What is needed is a faithful copy of all the entries, with no pictures in it.
BEGIN Supplied material
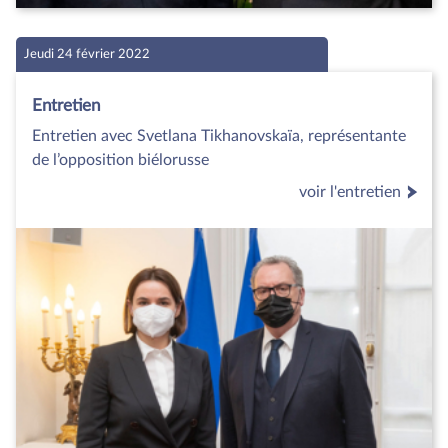
Jeudi 24 février 2022
Entretien
Entretien avec Svetlana Tikhanovskaïa, représentante
de l’opposition biélorusse
voir l'entretien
END Supplied material
Answer to this task:
Jeudi 24 février 2022
Entretien
Entretien avec Svetlana Tikhanovskaïa, représentante
de l’opposition biélorusse
voir l'entretien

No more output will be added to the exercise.